This Week 150 Years Ago in Hickman – February 25, 1871
Stories of Interest from the Hickman Courier from February 25, 1871
• The Kentucky Senate passed the Kuklux bill to suppress lawlessness and crime in the State.
• Many young people enjoyed themselves at a festive dance held the night before at the Commercial Hotel in Hickman.
• George Rice, the proprietor of the New York Store purchased property in West Hickman and commenced improvements.
• Henry Campbell declines to run for State Legislature.
• John Quincy Adams King received the indorsement of the majority of counties in the Jackson Purchase as candidate for Governor.
• The Beech Hill Academy of Hickman, under the tutelage of Joseph H. Roulhac and John W. Cowgill, will start classes on March 13th.
• There is a demand for woolen factories, wood factories, mills etc. by the citizens of Hickman. A Mr. Stamper visited Hickman to prospect establishing a woolen mill within the city.
• The Mississippi River has risen very rapidly in the past week and has reached far up its banks. It is feared that there may be a flood soon.
• Reverend S. X. Hall announced the establishment and endowment of an Odd Fellow’s Widow and Orphans Home near Harrodsburg. The local lodge contributed $1,200 to the cause.
• The Finance Committee of the City Council of Hickman recommended to the Council payments to local merchants to purchase a record book for $6.00 and $58.74 for lumber.
• The Kentucky Legislature postponed the vote to allow people of color to serve as witnesses or testify in State courts.
• Thomas E. Gleeson and Judge B. R. Walker, both of Fulton County, announced their candidacy for the State Legislature for Hickman and Fulton counties. J. F. Hawkins of Madrid Bend has been called upon by the citizens of that district to become a candidate. Dr. D. M. Usher of Lodgeton was also encouraged to run for office.
• Ellis T. Jenkins, Deputy U.S. Marshal of the Eastern District of Missouri, was shot and killed while standing in the sitting room of a hotel in New Madrid. He was believed to have been killed by the son of the Sheriff of New Madrid County during a drunken row.
• The people of Troy, Tennessee are canvassing a railroad construction project which will connect Troy Station to the Paducah & Gulf Railroad. Businessmen of Hickman fear that the project may divert the thousands of cotton bales which arrive from Troy seasonally.

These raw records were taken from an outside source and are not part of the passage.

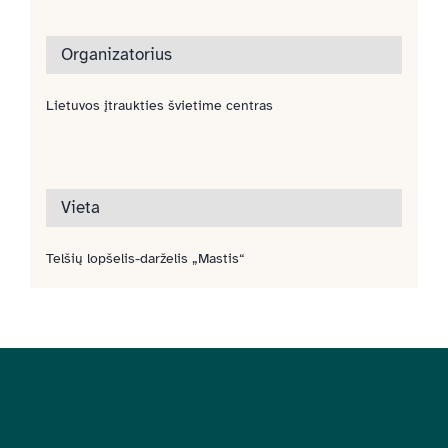
Organizatorius
Lietuvos įtraukties švietime centras
Vieta
Telšių lopšelis-darželis „Mastis“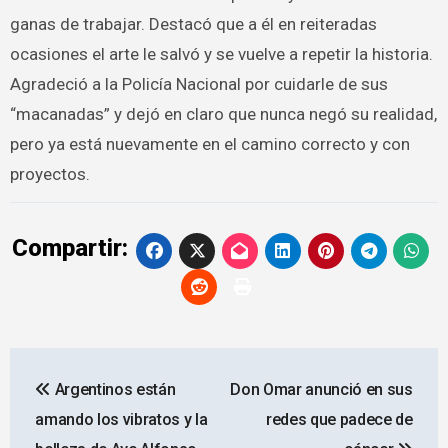
ganas de trabajar. Destacó que a él en reiteradas
ocasiones el arte le salvó y se vuelve a repetir la historia.
Agradeció a la Policía Nacional por cuidarle de sus
“macanadas” y dejó en claro que nunca negó su realidad,
pero ya está nuevamente en el camino correcto y con
proyectos.
Compartir:
Navegación
Argentinos están
Don Omar anunció en sus
de
amando los vibratos y la
redes que padece de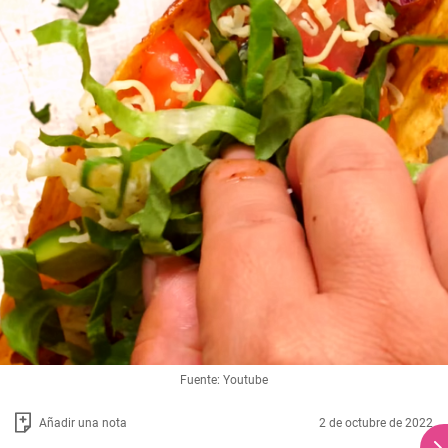
Fuente: Youtube
Añadir una nota
2 de octubre de 2022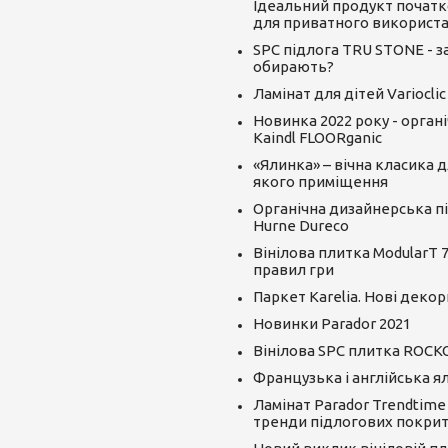
Ідеальний продукт початк
для приватного використ
SPC підлога TRU STONE - за
обирають?
Ламінат для дітей Varioclic
Новинка 2022 року - орган
Kaindl FLOORganic
«Ялинка» – вічна класика д
якого приміщення
Органічна дизайнерська пі
Hurne Dureco
Вінілова плитка ModularT 7
правил гри
Паркет Karelia. Нові декор
Новинки Parador 2021
Вінілова SPC плитка ROCK
Французька і англійська я
Ламінат Parador Trendtime
тренди підлогових покрит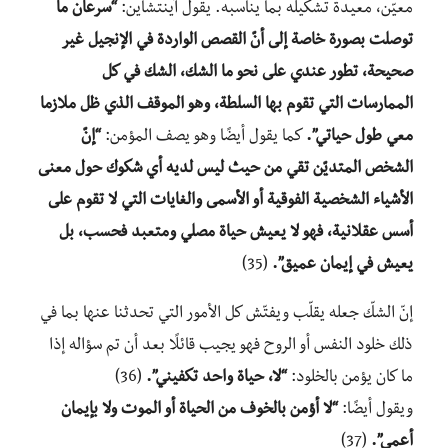
معيّن، معيدة تشكيله بما يناسبه. يقول آينتشاين:
“سرعان ما
توصلت بصورة خاصة إلى أنّ القصص الواردة في الإنجيل غير
صحيحة، تطور عندي على نحو ما الشك، الشك في كل
الممارسات التي تقوم بها السلطة، وهو الموقف الذي ظل ملازما
معي طول حياتي”.
كما يقول أيضًا وهو يصف المؤمن:
“إنّ
الشخص المتديّن تقي من حيث ليس لديه أي شكوك حول معنى
الأشياء الشخصية الفوقية أو الأسمى والغايات التي لا تقوم على
أسس عقلانية، فهو لا يعيش حياة مصلي ومتعبد فحسب، بل
يعيش في إيمان عميق”.
(35)
إنّ الشكّ جعله يقلّب ويفتّش كل الأمور التي تحدثنا عنها بما في
ذلك خلود النفس أو الروح فهو يجيب قائلًا بعد أن تم سؤاله إذا
ما كان يؤمن بالخلود:
“لا، حياة واحد تكفيني”.
(36)
ويقول أيضًا:
“لا أؤمن بالخوف من الحياة أو الموت ولا بإيمان
أعمى”.
(37)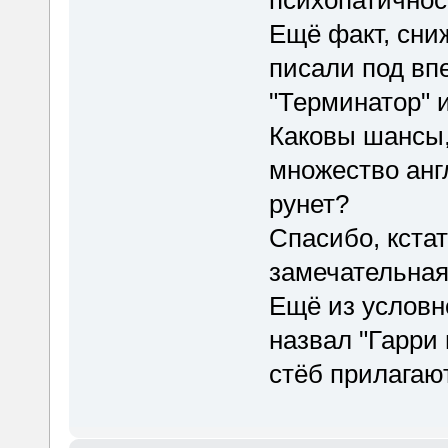
Ещё факт, сни
писали под вп
"Терминатор" 
Каковы шансы,
множество анг
рунет?
Спасибо, кстат
замечательная
Ещё из условн
назвал "Гарри 
стёб прилагаю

• Numerous law suits against high office holders in Tennessee for violating the 14th Amendment have been suspended by the Federal judges on the “ground of political excitement that would transfer the validity of laws having legislative sanction from legal tribunals.”
• The Paris Intelligencer reports that the wheat crop in Henry County was looking “rather badly” but that as the season advances the prospect of a better crop may emerge.
• The Kentucky Legislature passed an act authorizing the St. Louis & Iron Mountain Railroad Company to extend their line through Columbus to connect with the Mobile & Ohio Railroad.